Встретил ее Юлиус. Эберхардт был болен, а помощница почему-то не пришла. И оба они, Зинуша и Юлиус, вдруг покраснели, хотя Зинуша тут же — продолжая краснеть — строго сказала себе, что ей, зрелой девице, не пристало так смущаться перед ребенком…
Они находились близко, друг возле друга: Юлиус, вышед совсем к ней, и она, отступая к двери, готовая бежать и бормочущая насчет какого-то дела к Ивану Егоровичу (а Иван Егорович сейчас выйдет, и окажется, что дел у нее никаких нет, боже мой, какой стыд!). За минуту до этой нелепости Зинуша собиралась выпить кофе со сливками.
Юлиус ответил как-то замедленно, что дед Иван болен. Зинуша молчала, потому что не слышала его, а смотрела неотрывно, как наполняется его удлиненное, без резкостей и выступов, лицо розово-желтой (сквозь кожу) кровью, его лицо, восходящее как лилия к длинным темно-голубым глазам, ко лбу, будто подсвеченному откуда-то сбоку неведомою свечой. И глаза его приняли лиловый, темно-лиловый отсвет.
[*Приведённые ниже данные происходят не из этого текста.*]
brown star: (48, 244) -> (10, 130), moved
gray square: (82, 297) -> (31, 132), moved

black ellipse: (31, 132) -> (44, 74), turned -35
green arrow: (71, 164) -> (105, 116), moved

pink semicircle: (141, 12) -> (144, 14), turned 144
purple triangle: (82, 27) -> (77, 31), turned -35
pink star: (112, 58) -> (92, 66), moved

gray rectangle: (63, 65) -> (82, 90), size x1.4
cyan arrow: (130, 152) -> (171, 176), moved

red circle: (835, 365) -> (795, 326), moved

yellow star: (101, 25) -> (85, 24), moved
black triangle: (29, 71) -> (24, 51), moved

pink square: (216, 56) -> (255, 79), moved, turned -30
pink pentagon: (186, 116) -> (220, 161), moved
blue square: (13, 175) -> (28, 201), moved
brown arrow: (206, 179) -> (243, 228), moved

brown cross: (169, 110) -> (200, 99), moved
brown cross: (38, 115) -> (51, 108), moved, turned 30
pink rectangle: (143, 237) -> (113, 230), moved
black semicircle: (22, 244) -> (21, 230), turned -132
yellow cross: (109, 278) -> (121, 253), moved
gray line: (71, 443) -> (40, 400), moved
Зинуша выбежала из кофейни, невежливо грохнув дверью. Дома тихо, на цыпочках, пробралась по коридору и лестничке к себе на второй этаж (только бы не встретить никого!), ворвалась в свою спальню и кинулась в шали, не сняв шляпку, на кровать. В необыкновенном смятении, будто совратила самого архангела. И ждала возмездия. А было-то два слова невнятных и один взгляд его — и то не прямо, не в глаза, а рядом, видя, но вбок.
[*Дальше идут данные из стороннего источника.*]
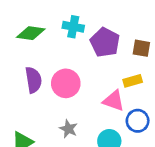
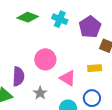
purple pentagon: (105, 42) -> (90, 27), moved
purple semicircle: (33, 80) -> (18, 76), moved
pink triangle: (114, 101) -> (68, 78), moved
С тех пор для Зиночки не только булочная и кофейня «Болингер и сын» стали запретом, но и самая улица. Она огибала ее за квартал, боясь встретить Юлиуса. Не притворялась перед собой, что боится (как часто получается у барышень), боялась истинно, потому что понимала, до какой неприличности дошла бы, влюбись она в подростка, мальчика, неровню. Зинуша еще не понимала до конца, что уже влюбилась. В шестнадцатилетнего Юлиуса. И ничего так в жизни не хочет, как видеть его лицо таким, каким оно было тогда, в кофейне, когда она подумала, и не подумала даже, а промелькнуло в ней, что это из-за нее ОН ТАК ПОКРАСНЕЛ. КАК И ОНА ИЗ-ЗА НЕГО.